WIP: Reducing PDDB dependencies

[bunnie]

The purpose of this branch is to reduce the number of dependencies on the PDDB so that it is easier to port it to new hardware platforms.

The original notion of the PDDB as designed for precursor was to minimize the number of dependencies that a password had to touch - this included all the I/O operations to get the keystrokes into the device. This meant integrating a lot of UX code into what would otherwise be a filesystem crate.

The cramium platform has a significantly smaller RAM footprint, but it is all entirely contained on-chip: this makes MITM attacks on RAM etc. much harder. In the case of this platform, the goal would be to minimize the total number of dependencies in the system, to reduce the code footprint overall, even if it means sharing UX resources for moving passwords and keystrokes.

This refactor is an attempt to line these two disparate feature requirements against each other. The two versions are selected by either using a "gen1" or "gen2" feature flag.
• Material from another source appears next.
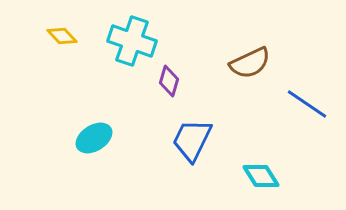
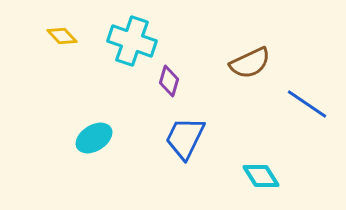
blue trapezoid: moved 7 px left, 2 px up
Here are the notes so far on the refactor:

PDDB will need a dependency on some sort of a "rootkey" crate. Probably, we will need to re-implement rootkeys entirely for each different hardware system, because the way the key boxes are handled is so radically different. Here are the features of RootKeys used by the PDDB:

• selection of an AES key at an index
• password entry to unlock key at index (this is handled inside rootkeys)
• key wrapping using the indexed key
• block decrypt/encrypt with the indexed key
• also queries are made with regards to the key box health and initialization status

PDDB also captures the UX flow for some key operations, such as formatting the disk, redoing the PIN, creating free space and so forth. If it were a platonic file system, I guess you'd try to turn these into "pure" APIs where you hand the PDDB everything it needs to do the specific operations on the filesystem. However, it feels strange to divorce such critical protocol-level code from the crate. So, I think the strategy will be incremental here - instead, let's rework "modals" to be more device independent:

• The work flow for many of the crates assumes we can have a blocking user I/O via the modals crate
• I think that the modals crate should probably be the "right" layer for things to talk to the UI.

Thus:

• Can we adapt modals to a small (128x128) pixel display?
• Can we adapt modals to a console-like text interface?

Strategy:

• Stop the refactor on PDDB at this moment and dig into modals/rootkeys
• Rootkeys can place the keys in RRAM at the "final" location according to ACRAM lock abilities even if the lifecycle stuff is broken, the ability to read/write those keys are configured "out of band"
• Modals should include an implementation directly inside the modals crate that pulls in the mini-gfx library, so that there are no other dependencies to get user I/O going.

The code as checked in is broken, but we'll come back to this branch once the other primitives are in better shape. Fwiw, as long as we don't select the PDDB crate as a cramium target, the cramium target still builds.